Ekus would like to see this project become a model for the culinary community: “Giving back to local nonprofits and supporting the restaurant community too.” And she actually knows a ton about both. After Williston, she earned her B.A. at Ithaca College, then considered starting a masters in social work (MSW) program. But home for a break in Hatfield, she had a change of heart. Her mother is Lisa of the Lisa Ekus Group, a culinary talent and literary agency, and Ekus realized that all of her skills—especially active listening—were wholly transferable to working with cookbook authors. “‘What do you love personally that you can contribute to in this world?’ That’s what Williston asks. And for me, it’s this—this work—and the giving back.” 

For Carlan, “Being at Williston taught me about having a connected community—and to look for those places in my life where people were supporting one another.” She graduated from Mount Holyoke before getting her MSW from Smith and moving to Conway.
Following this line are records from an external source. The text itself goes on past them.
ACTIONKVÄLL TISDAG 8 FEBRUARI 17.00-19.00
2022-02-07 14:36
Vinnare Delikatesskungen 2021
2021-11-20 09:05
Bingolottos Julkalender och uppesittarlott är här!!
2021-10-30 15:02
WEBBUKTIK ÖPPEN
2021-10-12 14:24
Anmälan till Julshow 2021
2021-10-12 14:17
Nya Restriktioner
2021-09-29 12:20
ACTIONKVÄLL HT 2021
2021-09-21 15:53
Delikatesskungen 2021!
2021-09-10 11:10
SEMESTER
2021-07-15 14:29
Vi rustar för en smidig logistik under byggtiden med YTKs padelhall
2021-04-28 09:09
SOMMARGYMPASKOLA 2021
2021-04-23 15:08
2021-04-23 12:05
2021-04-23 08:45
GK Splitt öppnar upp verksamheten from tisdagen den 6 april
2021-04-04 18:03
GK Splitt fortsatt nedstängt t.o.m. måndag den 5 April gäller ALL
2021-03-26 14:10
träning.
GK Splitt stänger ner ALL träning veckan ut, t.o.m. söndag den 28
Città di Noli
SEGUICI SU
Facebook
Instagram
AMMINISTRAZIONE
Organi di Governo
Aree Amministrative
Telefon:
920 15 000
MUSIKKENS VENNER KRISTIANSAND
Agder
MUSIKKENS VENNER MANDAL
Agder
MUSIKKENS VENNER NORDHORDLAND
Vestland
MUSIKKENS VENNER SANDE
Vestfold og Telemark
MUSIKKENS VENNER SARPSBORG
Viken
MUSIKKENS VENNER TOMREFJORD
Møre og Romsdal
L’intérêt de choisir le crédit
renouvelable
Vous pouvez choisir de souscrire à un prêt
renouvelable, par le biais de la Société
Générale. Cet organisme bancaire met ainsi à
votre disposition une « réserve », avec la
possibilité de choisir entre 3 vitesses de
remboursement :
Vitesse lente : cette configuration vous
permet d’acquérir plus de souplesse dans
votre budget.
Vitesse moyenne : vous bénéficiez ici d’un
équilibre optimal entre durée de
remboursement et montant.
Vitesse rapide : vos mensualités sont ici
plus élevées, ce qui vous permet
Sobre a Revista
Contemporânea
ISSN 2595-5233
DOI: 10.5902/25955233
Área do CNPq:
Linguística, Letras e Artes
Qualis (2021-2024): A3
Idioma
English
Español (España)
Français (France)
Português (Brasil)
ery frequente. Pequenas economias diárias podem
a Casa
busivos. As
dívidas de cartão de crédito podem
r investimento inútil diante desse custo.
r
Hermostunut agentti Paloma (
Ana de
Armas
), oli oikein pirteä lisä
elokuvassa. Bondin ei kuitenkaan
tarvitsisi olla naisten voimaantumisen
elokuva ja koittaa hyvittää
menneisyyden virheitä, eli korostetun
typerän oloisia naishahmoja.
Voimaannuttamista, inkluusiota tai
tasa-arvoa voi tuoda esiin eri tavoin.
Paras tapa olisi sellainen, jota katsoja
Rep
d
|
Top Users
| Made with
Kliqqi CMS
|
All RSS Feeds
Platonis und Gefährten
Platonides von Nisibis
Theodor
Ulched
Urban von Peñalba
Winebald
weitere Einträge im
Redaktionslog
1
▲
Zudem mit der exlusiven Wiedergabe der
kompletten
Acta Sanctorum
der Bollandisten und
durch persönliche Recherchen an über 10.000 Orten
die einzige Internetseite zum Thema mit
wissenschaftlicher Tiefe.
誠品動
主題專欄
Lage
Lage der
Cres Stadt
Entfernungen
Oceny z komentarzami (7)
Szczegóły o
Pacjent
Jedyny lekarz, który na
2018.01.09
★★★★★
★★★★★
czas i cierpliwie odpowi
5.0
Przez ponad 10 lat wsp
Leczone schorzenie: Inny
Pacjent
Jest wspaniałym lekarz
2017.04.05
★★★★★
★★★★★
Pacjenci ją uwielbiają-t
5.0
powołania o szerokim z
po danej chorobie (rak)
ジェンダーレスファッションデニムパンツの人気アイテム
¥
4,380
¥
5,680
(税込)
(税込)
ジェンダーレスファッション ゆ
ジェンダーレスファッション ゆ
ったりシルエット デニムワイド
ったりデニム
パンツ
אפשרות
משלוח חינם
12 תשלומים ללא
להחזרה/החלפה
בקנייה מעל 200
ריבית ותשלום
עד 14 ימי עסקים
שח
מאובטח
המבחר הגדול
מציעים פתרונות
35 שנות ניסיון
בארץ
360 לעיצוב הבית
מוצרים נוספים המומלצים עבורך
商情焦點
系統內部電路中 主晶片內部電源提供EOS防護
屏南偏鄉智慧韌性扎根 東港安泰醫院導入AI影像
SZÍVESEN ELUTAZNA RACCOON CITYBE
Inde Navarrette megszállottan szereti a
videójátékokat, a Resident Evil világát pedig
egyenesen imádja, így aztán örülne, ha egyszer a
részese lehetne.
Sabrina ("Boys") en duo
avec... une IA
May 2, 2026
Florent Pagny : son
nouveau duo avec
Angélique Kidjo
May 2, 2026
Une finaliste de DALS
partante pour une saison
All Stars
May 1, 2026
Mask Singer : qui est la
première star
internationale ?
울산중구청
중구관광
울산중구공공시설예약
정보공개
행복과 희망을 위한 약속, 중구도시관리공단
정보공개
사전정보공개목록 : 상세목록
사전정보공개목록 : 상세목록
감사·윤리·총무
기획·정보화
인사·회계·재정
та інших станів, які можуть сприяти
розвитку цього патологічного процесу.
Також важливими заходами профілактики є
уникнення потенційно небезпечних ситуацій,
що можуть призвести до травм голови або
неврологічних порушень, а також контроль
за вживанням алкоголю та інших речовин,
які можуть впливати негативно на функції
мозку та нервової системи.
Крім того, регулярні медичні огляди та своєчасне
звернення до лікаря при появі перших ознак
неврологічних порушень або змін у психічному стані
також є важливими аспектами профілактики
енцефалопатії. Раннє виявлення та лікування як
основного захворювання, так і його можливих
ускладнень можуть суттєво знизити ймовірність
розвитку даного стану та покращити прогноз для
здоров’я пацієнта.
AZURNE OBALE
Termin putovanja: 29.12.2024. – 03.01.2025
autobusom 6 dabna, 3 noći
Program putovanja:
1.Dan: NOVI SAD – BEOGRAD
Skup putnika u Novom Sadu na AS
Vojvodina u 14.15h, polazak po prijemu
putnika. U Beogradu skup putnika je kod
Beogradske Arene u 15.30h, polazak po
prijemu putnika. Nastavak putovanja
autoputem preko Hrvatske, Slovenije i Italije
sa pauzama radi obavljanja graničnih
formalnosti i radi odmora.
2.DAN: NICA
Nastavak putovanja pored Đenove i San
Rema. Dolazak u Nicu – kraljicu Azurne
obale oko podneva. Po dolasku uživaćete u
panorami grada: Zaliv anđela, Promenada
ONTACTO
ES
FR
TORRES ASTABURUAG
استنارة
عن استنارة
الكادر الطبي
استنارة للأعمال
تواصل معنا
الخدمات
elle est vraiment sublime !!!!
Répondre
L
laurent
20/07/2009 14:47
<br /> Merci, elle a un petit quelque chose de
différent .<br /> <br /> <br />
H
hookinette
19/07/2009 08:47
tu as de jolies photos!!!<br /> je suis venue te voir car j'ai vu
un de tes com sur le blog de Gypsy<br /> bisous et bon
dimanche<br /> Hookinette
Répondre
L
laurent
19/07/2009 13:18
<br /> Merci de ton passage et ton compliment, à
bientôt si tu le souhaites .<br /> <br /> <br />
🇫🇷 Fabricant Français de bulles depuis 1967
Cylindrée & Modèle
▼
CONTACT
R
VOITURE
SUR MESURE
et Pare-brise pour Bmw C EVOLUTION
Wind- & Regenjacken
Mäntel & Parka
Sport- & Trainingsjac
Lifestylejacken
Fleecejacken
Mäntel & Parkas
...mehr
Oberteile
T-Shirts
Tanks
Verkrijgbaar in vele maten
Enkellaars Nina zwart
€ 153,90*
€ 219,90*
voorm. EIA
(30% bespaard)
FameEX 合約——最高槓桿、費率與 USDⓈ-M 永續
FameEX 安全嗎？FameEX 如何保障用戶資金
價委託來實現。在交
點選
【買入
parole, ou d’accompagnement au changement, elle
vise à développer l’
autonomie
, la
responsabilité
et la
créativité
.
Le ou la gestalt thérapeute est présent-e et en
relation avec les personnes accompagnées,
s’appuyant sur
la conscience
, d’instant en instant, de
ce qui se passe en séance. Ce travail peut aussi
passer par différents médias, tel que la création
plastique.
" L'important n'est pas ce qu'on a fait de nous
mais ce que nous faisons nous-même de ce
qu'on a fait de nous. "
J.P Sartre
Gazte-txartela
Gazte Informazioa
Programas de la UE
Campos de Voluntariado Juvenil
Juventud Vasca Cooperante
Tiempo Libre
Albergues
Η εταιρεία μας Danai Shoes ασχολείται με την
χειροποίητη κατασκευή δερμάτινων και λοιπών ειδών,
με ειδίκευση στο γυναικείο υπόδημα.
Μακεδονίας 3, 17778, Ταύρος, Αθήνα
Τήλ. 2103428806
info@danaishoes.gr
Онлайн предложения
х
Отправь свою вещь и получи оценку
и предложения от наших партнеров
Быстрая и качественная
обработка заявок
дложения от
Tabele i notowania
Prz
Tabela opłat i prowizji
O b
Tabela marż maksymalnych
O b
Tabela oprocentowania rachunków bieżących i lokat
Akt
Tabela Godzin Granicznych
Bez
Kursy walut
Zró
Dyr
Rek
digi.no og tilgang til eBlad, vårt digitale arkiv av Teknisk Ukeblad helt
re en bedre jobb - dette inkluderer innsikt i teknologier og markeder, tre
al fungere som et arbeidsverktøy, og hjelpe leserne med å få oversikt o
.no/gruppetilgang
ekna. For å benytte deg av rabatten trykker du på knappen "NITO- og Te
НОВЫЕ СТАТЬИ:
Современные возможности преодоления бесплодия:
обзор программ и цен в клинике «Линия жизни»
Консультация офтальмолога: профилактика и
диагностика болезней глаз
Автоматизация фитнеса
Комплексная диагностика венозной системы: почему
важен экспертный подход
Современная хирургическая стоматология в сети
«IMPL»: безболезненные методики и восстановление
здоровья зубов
Now her own kids go to Williston, and she describes herself as “a therapist and facilitator, wife and mother, avid equestrian, and agent of adaptability.” It’s this last, perhaps most of all, that she brings to her work with Stir Up Some Love. 

“This campaign is such a good example of alumni coming together through shared values and then finding out we’re Williston alums!” says Ekus. “Williston produces a lot of people who invest in causes that are important to them.” Carlan echoes this: “You feel that instant connection to them and then later you realize you’re both Williston alums. It’s hard to put your finger on,” she adds, “but there’s this feeling, this commonality we all share. There’s this thread that connects us.”